De acordo com a lei 9.504/97 (lei das eleições), o dia das eleições será no dia 5 de outubro, primeiro domingo do mês. O segundo turno, se houver, será disputado em cidades com mais de 200 eleitores no dia 26 de outubro, último domingo do mês, segundo o calendário do Tribunal Superior Eleitoral, para o ano 2008, quando serão escolhidos por nós, eleitores, que temos a legitimidade do direito de eleger: o prefeito e seu vice e o vereador em cumprimento às promessas do programa de governo. A eleição municipal define por 4 anos mandatos de políticos que irão decidir o dia-a-dia de todos os cidadãos brasileiros de cada município, quanto à vida pública municipal.
Pelo Brasil afora, os candidatos disputam voto a voto, visando alcançar a vitória e ser o designado a ocupar o cargo público: no Executivo como prefeito ou no Legislativo como vereador. Penso que o eleitor precisa ouvir e assistir o horário político durante os 60 dias que antecedem as eleições, assim como ler os panfletos, jornais de todos os candidatos, partidos e religiões, que chegam em nossas casas, seja via correio ou através dos cabos eleitorais. É preciso tomar cuidado com as meias verdades, se a base é de 1 por 100 ou de 1 por 1.000.
Muitas vezes ouvimos o candidato fulano é um gênio, pode ser candidato que marketiza si próprio. Portanto, cheque a fonte de informação, a base, o que representa isso para a comunidade e ao município. O que fez, a qualidade, o conteúdo, é importante ter juízo crítico. Outro fator pertinente para expressar a intenção do voto é acompanhar as gastos excessivos de campanha, como por exemplo números de painéis, placas, veículos de propaganda, faixas e cabos eleitorais.

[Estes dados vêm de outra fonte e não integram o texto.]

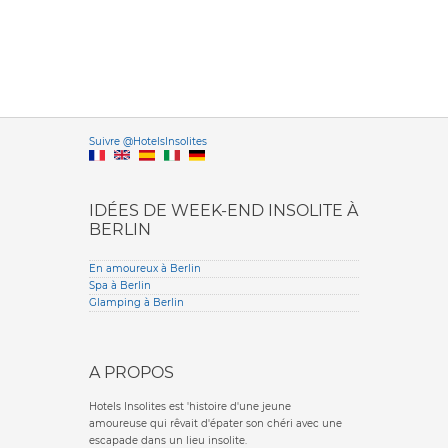
Versione it
Suivre @HotelsInsolites
English version
IDÉES DE WEEK-END INSOLITE À
BERLIN
En amoureux à Berlin
Spa à Berlin
Glamping à Berlin
A PROPOS
Hotels Insolites est 'histoire d'une jeune
amoureuse qui rêvait d'épater son chéri avec une
escapade dans un lieu insolite.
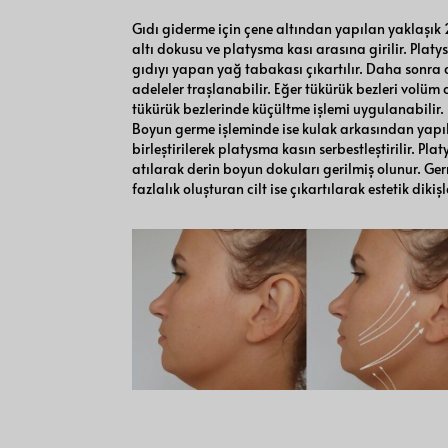
Gıdı giderme için çene altından yapılan yaklaşık 2 c
altı dokusu ve platysma kası arasına girilir. Plat
gıdıyı yapan yağ tabakası çıkartılır. Daha sonra
adeleler traşlanabilir. Eğer tükürük bezleri volü
tükürük bezlerinde küçültme işlemi uygulanabilir.
Boyun germe işleminde ise kulak arkasından yapıl
birleştirilerek platysma kasın serbestleştirilir. Pla
atılarak derin boyun dokuları gerilmiş olunur. 
fazlalık oluşturan cilt ise çıkartılarak estetik dikişle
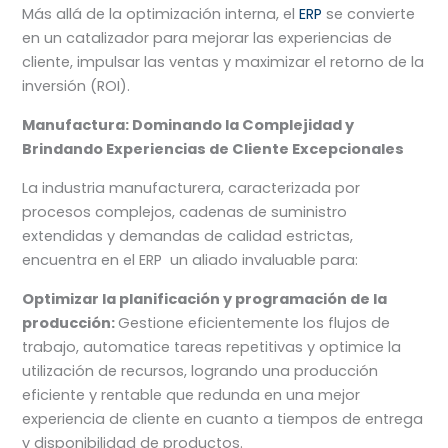
Más allá de la optimización interna, el
ERP
se convierte
en un catalizador para mejorar las experiencias de
cliente, impulsar las ventas y maximizar el retorno de la
inversión (ROI).
Manufactura: Dominando la Complejidad y
Brindando Experiencias de Cliente Excepcionales
La industria manufacturera, caracterizada por
procesos complejos, cadenas de suministro
extendidas y demandas de calidad estrictas,
encuentra en el ERP un aliado invaluable para:
Optimizar la planificación y programación de la
producción:
Gestione eficientemente los flujos de
trabajo, automatice tareas repetitivas y optimice la
utilización de recursos, logrando una producción
eficiente y rentable que redunda en una mejor
experiencia de cliente en cuanto a tiempos de entrega
y disponibilidad de productos.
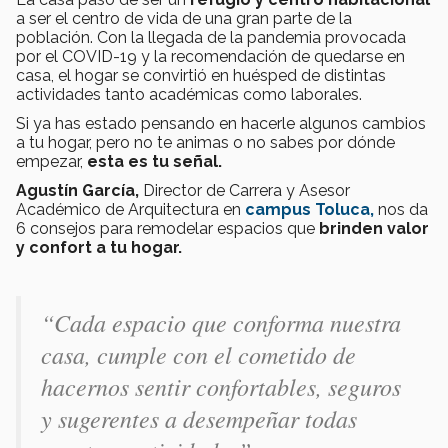
a ser el centro de vida de una gran parte de la
población. Con la llegada de la pandemia provocada
por el COVID-19 y la recomendación de quedarse en
casa, el hogar se convirtió en huésped de distintas
actividades tanto académicas como laborales.
Si ya has estado pensando en hacerle algunos cambios
a tu hogar, pero no te animas o no sabes por dónde
empezar,
esta es tu señal.
Agustín García,
Director de Carrera y Asesor
Académico de Arquitectura en
campus Toluca,
nos da
6 consejos para remodelar espacios que
brinden valor
y confort a tu hogar.
“Cada espacio que conforma nuestra
casa, cumple con el cometido de
hacernos sentir confortables, seguros
y sugerentes a desempeñar todas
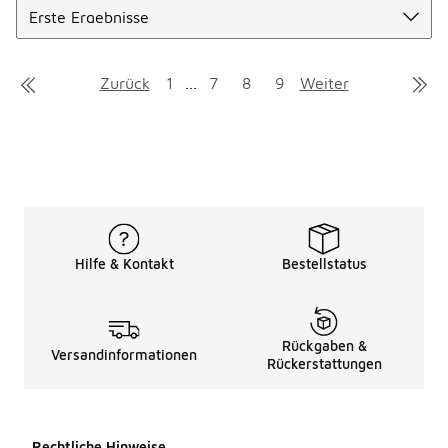
Zurück
1
...
7
8
9
Weiter
Hilfe & Kontakt
Bestellstatus
Rückgaben &
Versandinformationen
Rückerstattungen
Rechtliche Hinweise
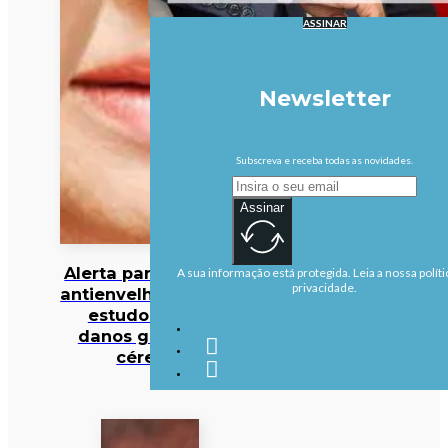
ASSINAR
Newsletter
Subscreva e receba todas as novidades.
Assinar
Alerta para cocktail
A sua informação está protegida. Leia a nossa políti
privacidade.
antienvelhecimento:
estudo deteta
danos graves no
cérebro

O candidato com campanha de alto custo, subentende pessoa física ou jurídica de bom poder econômico somando na campanha e, muitas vezes, de olho no retorno até em dobro (poder de barganha), esses fatos têm ocorrido de norte a sul, de leste a oeste do Brasil em todos os municípios, provocando a descredibilidade, perda da identidade das eleições e um crescente aumento da desigualdade social no Brasil.
Em suma, analise com calma todas as falas, propostas, antes de amassar e jogar no lixo os planos de governo, panfletos e jornais informativos dos candidatos, eles são instrumentos do eleitor, não vote por votar, vote consciente, com sabedoria e conhecimento, sinta-se importante porque somos muito especiais. Nós, cidadãos, eleitores precisamos participar, exercitar junto sem provocação política. Temos muita culpa em razão da nossa omissão, pelos nossos atos, pelo nosso voto. É ruim expressar eles não fizeram quase nada! Entendo que vencer uma eleição é convencer por fins legais, chegar a fim do tempo em que se deve fazer um pagamento coletivo que atenda a todos os cidadãos do município.